● **Work task**:
Read the lines of the data below and retrieve those with "star".
• • • • • • •
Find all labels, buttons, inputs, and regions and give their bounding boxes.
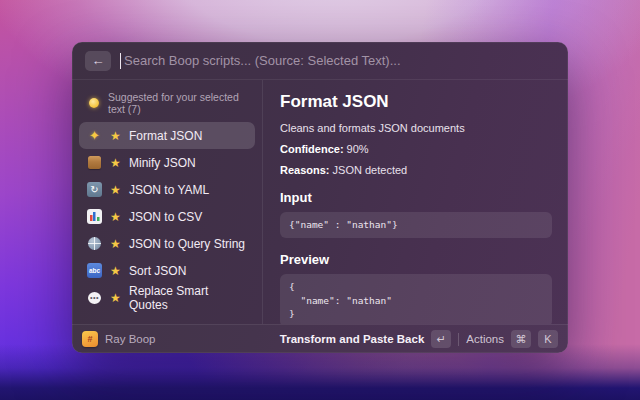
search-bar: ← xyxy=(72,42,568,80)
favorite-star-icon: ★ xyxy=(109,156,122,170)
back-arrow-icon: ← xyxy=(92,53,105,68)
list-item-label: Format JSON xyxy=(129,129,202,143)
app-name: Ray Boop xyxy=(105,333,156,345)
desktop: ← Suggested for your selected text (7) ✦… xyxy=(0,0,640,400)
list-item-label: Minify JSON xyxy=(129,156,196,170)
script-list: Suggested for your selected text (7) ✦ ★… xyxy=(72,80,263,324)
reasons-line: Reasons: JSON detected xyxy=(280,164,552,176)
list-item-json-to-query-string[interactable]: ★ JSON to Query String xyxy=(79,230,255,257)
list-item-sort-json[interactable]: abc ★ Sort JSON xyxy=(79,257,255,284)
k-key-icon[interactable]: K xyxy=(538,330,558,348)
list-item-format-json[interactable]: ✦ ★ Format JSON xyxy=(79,122,255,149)
actions-menu-button[interactable]: Actions xyxy=(466,333,504,345)
input-section-header: Input xyxy=(280,190,552,205)
package-icon xyxy=(87,155,102,170)
detail-panel: Format JSON Cleans and formats JSON docu… xyxy=(263,80,568,324)
list-item-json-to-csv[interactable]: ★ JSON to CSV xyxy=(79,203,255,230)
section-header-label: Suggested for your selected text (7) xyxy=(108,91,248,115)
globe-icon xyxy=(87,236,102,251)
input-code-box: {"name" : "nathan"} xyxy=(280,212,552,238)
preview-section-header: Preview xyxy=(280,252,552,267)
favorite-star-icon: ★ xyxy=(109,237,122,251)
lightbulb-icon xyxy=(86,98,101,109)
confidence-line: Confidence: 90% xyxy=(280,143,552,155)
sparkles-icon: ✦ xyxy=(87,128,102,143)
cycle-arrows-icon: ↻ xyxy=(87,182,102,197)
footer-bar: # Ray Boop Transform and Paste Back ↵ Ac… xyxy=(72,324,568,353)
text-cursor xyxy=(120,53,121,69)
favorite-star-icon: ★ xyxy=(109,291,122,305)
reasons-label: Reasons: xyxy=(280,164,330,176)
command-key-icon[interactable]: ⌘ xyxy=(511,330,531,348)
list-item-label: Replace Smart Quotes xyxy=(129,284,247,312)
bar-chart-icon xyxy=(87,209,102,224)
section-header-suggested: Suggested for your selected text (7) xyxy=(79,85,255,122)
favorite-star-icon: ★ xyxy=(109,264,122,278)
confidence-label: Confidence: xyxy=(280,143,344,155)
list-item-label: JSON to YAML xyxy=(129,183,209,197)
return-key-icon[interactable]: ↵ xyxy=(431,330,451,348)
reasons-value: JSON detected xyxy=(330,164,408,176)
abc-icon: abc xyxy=(87,263,102,278)
favorite-star-icon: ★ xyxy=(109,183,122,197)
detail-description: Cleans and formats JSON documents xyxy=(280,122,552,134)
primary-action-button[interactable]: Transform and Paste Back xyxy=(280,333,424,345)
back-button[interactable]: ← xyxy=(85,51,111,71)
raycast-window: ← Suggested for your selected text (7) ✦… xyxy=(72,42,568,353)
list-item-label: Sort JSON xyxy=(129,264,186,278)
search-input[interactable] xyxy=(124,53,555,68)
footer-app: # Ray Boop xyxy=(82,331,156,347)
footer-actions: Transform and Paste Back ↵ Actions ⌘ K xyxy=(280,330,558,348)
list-item-label: JSON to Query String xyxy=(129,237,245,251)
content-area: Suggested for your selected text (7) ✦ ★… xyxy=(72,80,568,324)
favorite-star-icon: ★ xyxy=(109,210,122,224)
boop-app-icon: # xyxy=(82,331,98,347)
list-item-json-to-yaml[interactable]: ↻ ★ JSON to YAML xyxy=(79,176,255,203)
favorite-star-icon: ★ xyxy=(109,129,122,143)
preview-code-box: { "name": "nathan" } xyxy=(280,274,552,324)
footer-divider xyxy=(458,333,459,346)
list-item-replace-smart-quotes[interactable]: ••• ★ Replace Smart Quotes xyxy=(79,284,255,311)
list-item-label: JSON to CSV xyxy=(129,210,202,224)
confidence-value: 90% xyxy=(344,143,369,155)
speech-bubble-icon: ••• xyxy=(87,290,102,305)
detail-title: Format JSON xyxy=(280,92,552,112)
list-item-minify-json[interactable]: ★ Minify JSON xyxy=(79,149,255,176)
• • • • • • •
● **Answer below**:
favorite-star-icon: ★ xyxy=(109,156,122,170)
favorite-star-icon: ★ xyxy=(109,237,122,251)
favorite-star-icon: ★ xyxy=(109,291,122,305)
favorite-star-icon: ★ xyxy=(109,264,122,278)
favorite-star-icon: ★ xyxy=(109,183,122,197)
favorite-star-icon: ★ xyxy=(109,210,122,224)
favorite-star-icon: ★ xyxy=(109,129,122,143)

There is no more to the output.